More test data please...
by
, 22-Jan-2014 at 09:44 AM (18166 Views)
This blog covers a little project I recently have been working on to create a larger and more diverse data set for the order entry workspace delivered as one of the examples. The set of data in the database delivered with version 17.1 was already increased and changed. This was mainly done to get a better set of data for the demonstration of Dynamic AI integration in a DataFlex application. The data in older versions of the workspace was a bit outdated and limited in size. While the increase was done technically correct, it did not show very well in a couple of Visual Report Writer reports I recently made. A report showing which customers are ordering a specific article (see Interactive Report in Windows with Visual Report Writer) showed a repetitive pattern that looked awkward. To get better test data I started creating an order sample generator view. Each time you will run this, different orders and order detail lines will be created. The view to create this will be included as part of the Specialized Components workspace in the next revision. This blog describes what issues played a role and you should be able to extract information to create a similar component for create more sample data in your own applications. More test data is vital for knowing if the application behaves well especially on areas as filters (constraints). Unless you are working on a copy of the data provided by a customer you will be testing with a limited set of data, no developer likes to key in really big amounts of test data.
The order entry example
The example is nice for showing some programming techniques. There are 6 tables (customer, salesp, orderhea, orderdtl, invt and vendor). The amount of data however, is quite small. There are only 47 articles on sale, there is a stunning 9 vendors that create and/or sell these articles, and there are 100 customers which are served by 28 salespersons. I don't know what company can afford to have that many salespersons to serve this low number of customers, but OK. There is no orders processing, no billing
OTOH, if you take the AdventureWorks (2000) example database from Microsoft you will see similar issues. The number of customers (individuals or shops) is higher but the sales are so low that it is impossible to keep the business running. The shop sells black bikes but if you look at the picture of that bike you discover it is green and the same for red bikes and so on. There is a table with product reviews but no reviews have been written. None of the employees ever got paid or switched from department. Their vendor table consist of 104 vendors. The currency table shows currency codes that are no longer available and still updated after expiration date. The order entry example isn't that bad if you compare.
Running totals
The standard order entry system maintains a running total value for the order total, the number of articles on stock, the sum of purchases for a customer and the balance due. This is all enforced by business rules in the data dictionaries. Upon creation, deletion or editing of an order detail row the amount of articles on stock, the order total and the customer balance due and purchases are updated in the back-out and update events of the order-header and order-detail data dictionary classes.
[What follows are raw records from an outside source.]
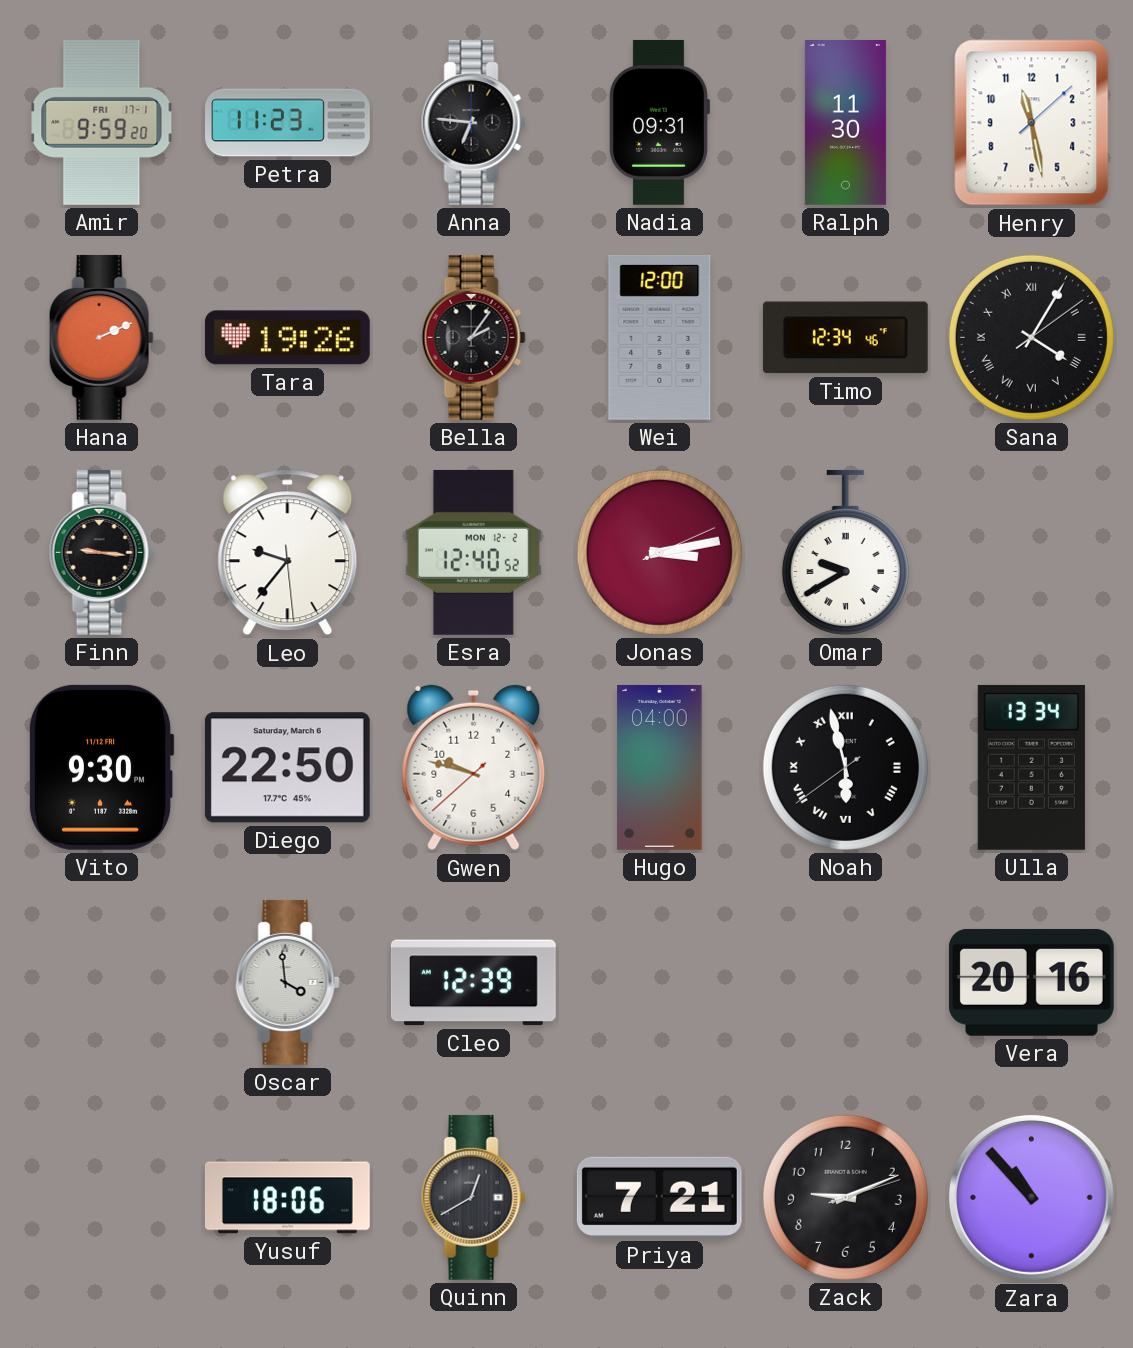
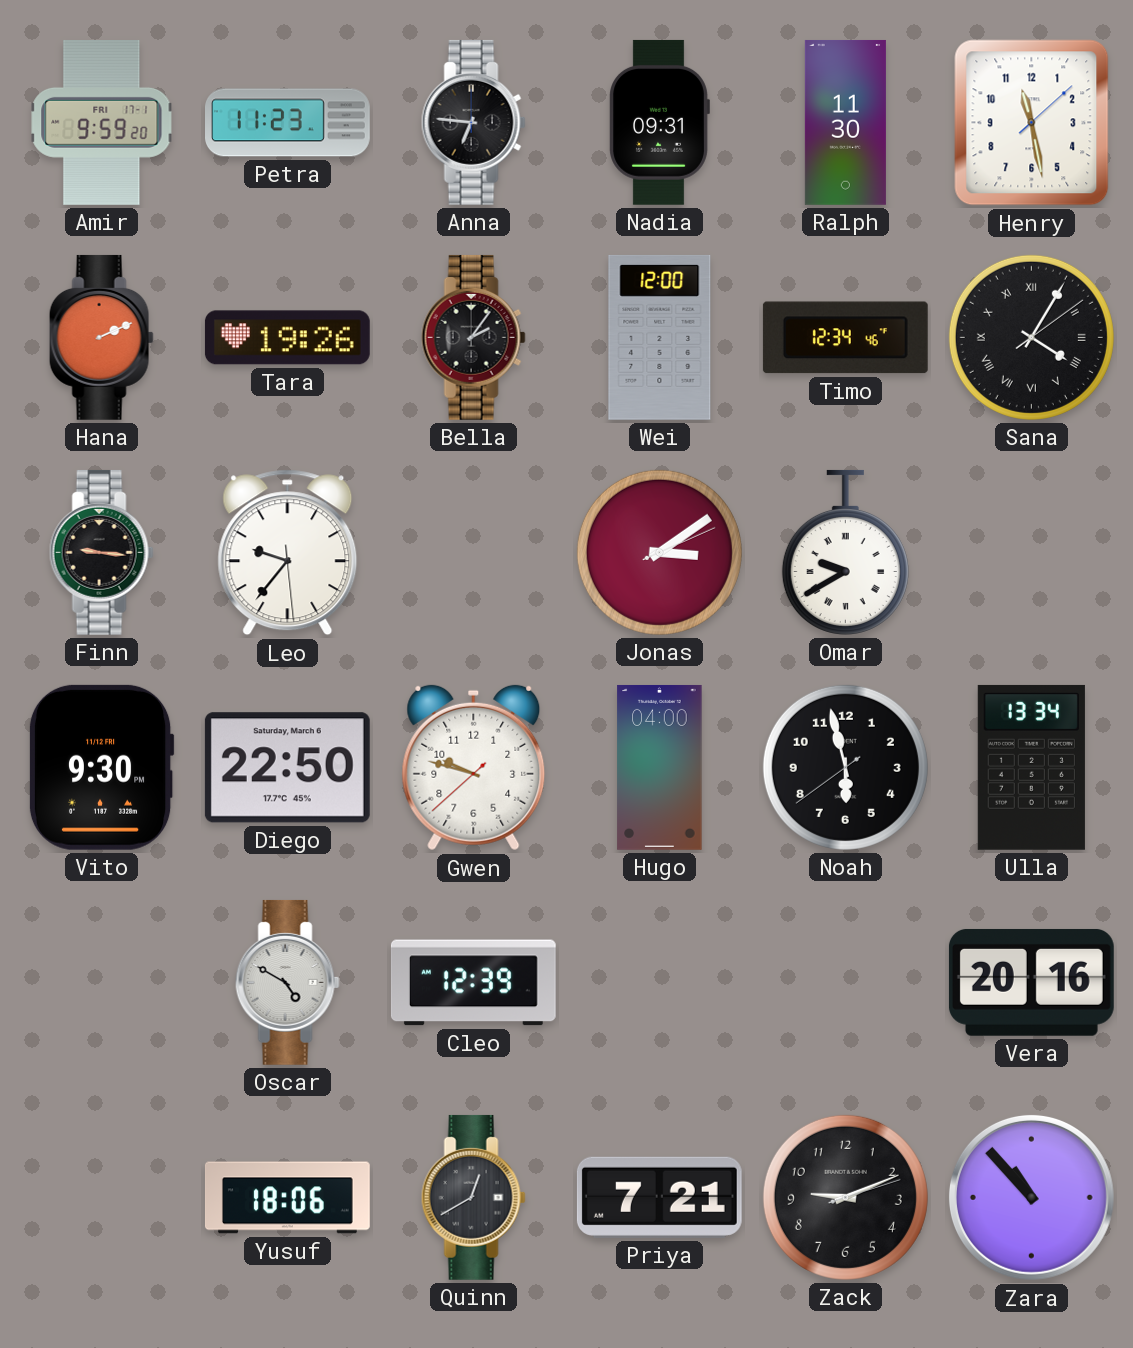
Esra: 12:40 -> none
Jonas: 3:13 -> 3:09
Noah numerals: Roman -> Arabic
Oscar: 3:59 -> 4:50
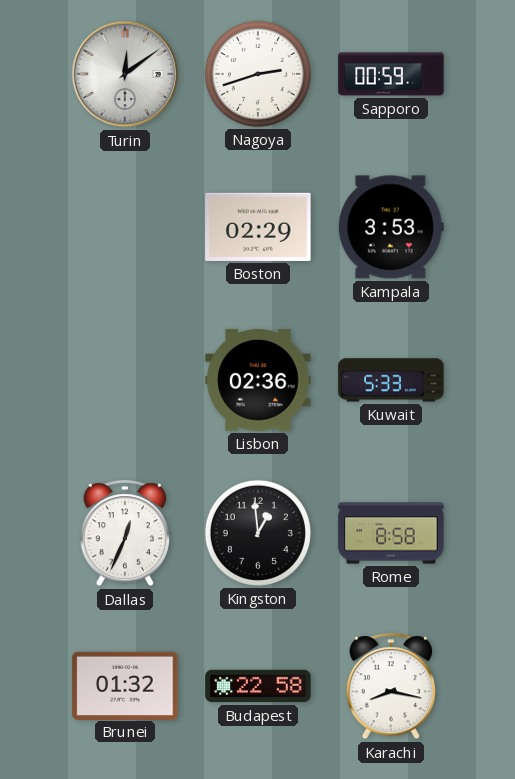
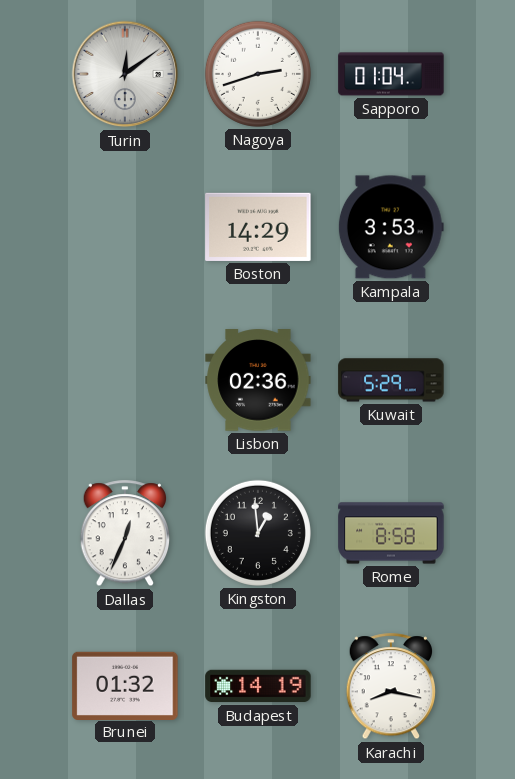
Sapporo: 00:59 -> 01:04
Boston: 02:29 -> 14:29
Kuwait: 5:33 -> 5:29
Budapest: 22:58 -> 14:19
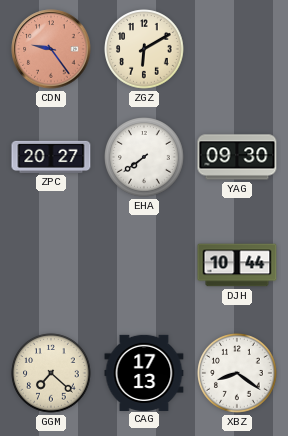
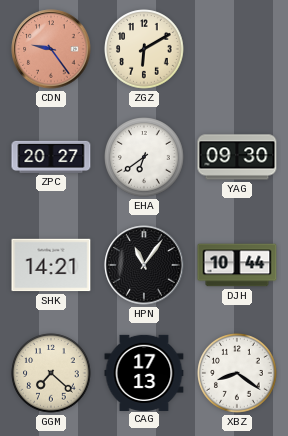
EHA: 7:39 -> 6:39
SHK: none -> 14:21
HPN: none -> 11:06
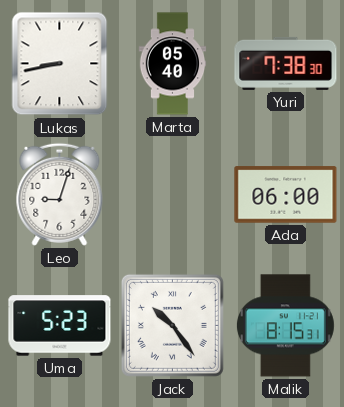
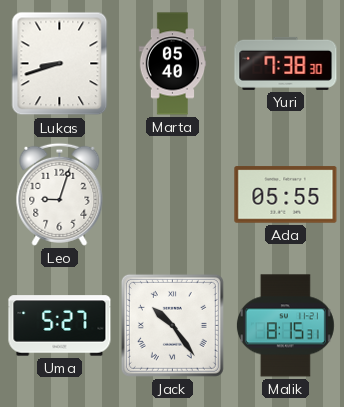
Lukas: 8:43 -> 8:42
Ada: 06:00 -> 05:55
Uma: 5:23 -> 5:27
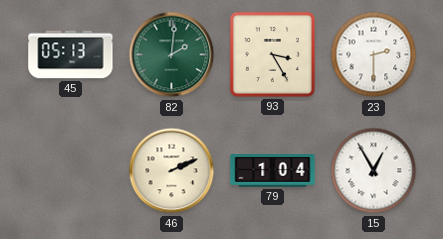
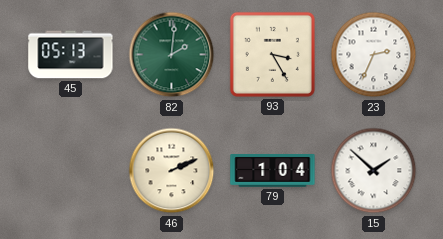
23: 2:30 -> 2:34
15: 12:55 -> 1:52
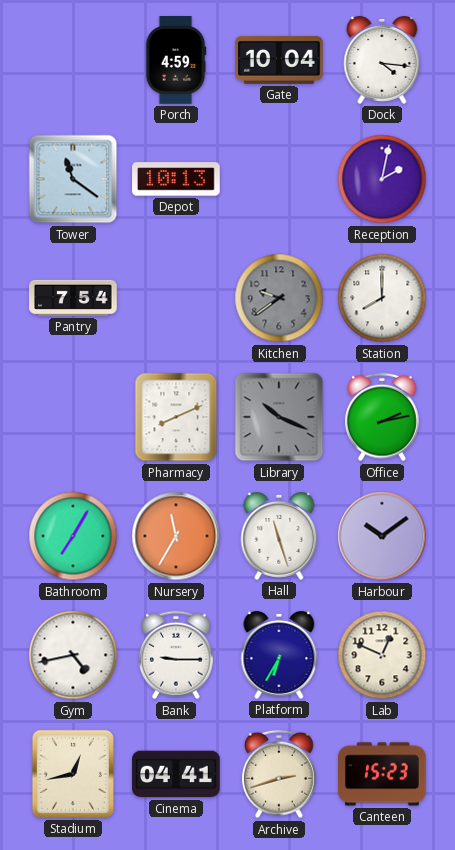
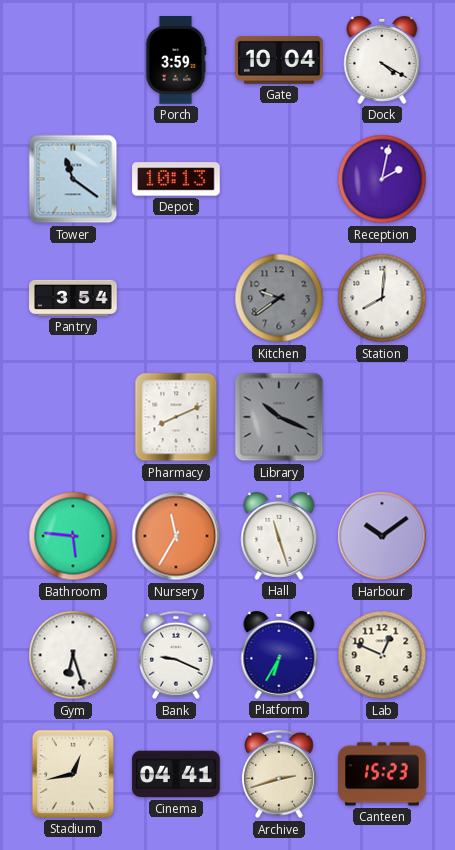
Porch: 4:59 -> 3:59
Dock: 4:16 -> 4:20
Pantry: 7:54 -> 3:54
Station: 8:00 -> 8:01
Office: 2:13 -> none
Bathroom: 7:05 -> 5:46
Gym: 4:43 -> 6:27
Bank: 9:15 -> 9:19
While it is nice to see the amount of inventory items on stock decrease by creating a new order detail line this won't work during automatic order creation. Either the product runs out of stock, generating a validation error (validate_save) or you would need to have a tremendous number of articles or stock before creating the orders. Therefore the business process object I created in the example disables the update of the on_hand value in the inventory table during update and back-out. This means the on_hand should be seen as frozen value, a timeline snapshot value. Deleting or changing individual orders will increase the stock but it will never run out of stock due to the automatic order creation process.
The running total for the order (order_total) is just fine. It is the sum of the order detail extended_price column values. Note that this column is usually not present in a SQL based system as it is redundant. The value can be calculated over a SUM() instruction. If the value was not a running total but a sales value (which can be identical to the sum) it would be present. Imagine the sum of the lines to be € 2001,23, salespersons will round this down to 2000 or even 1999 to make the order more attractive. Anyway in the order entry system the value is a running total and automatically maintained by the DD business rules, fine.
The two other running total values, at customer level, are more of a problem. The purchases value would 'never' be a grand total value of all orders for this customer over all the years, instead it would be the value for the current year, a YTD value so to say. The way it is currently constructed in the DD makes the value too unrealistic if the system contains orders over multiple years. Of course it is nice to see that customer 1 (Access Miles) has purchase worth € 205,939.00 over all orders in the system but it makes no sense in the order entry system as it is present. Many of these purchases could have been done 5 years ago and the customer is not such good customer as it looks like based on the total purchases. Purchase figures like this can afford the 28 salesperson in the company. A report showing the profit made on the sales should be able to tell us this. Where the on_hand running total could be kept as frozen the generator program cannot do this for purchases and balance due as they will get negative The size of the running total columns turned out to be too small when creating a large amount of orders. Especially the purchases and balance due columns in the customer table are too small (numeric 6.2). In your own environment you need to pay attention to these kind of columns. Make them large enough to hold bigger sets of data.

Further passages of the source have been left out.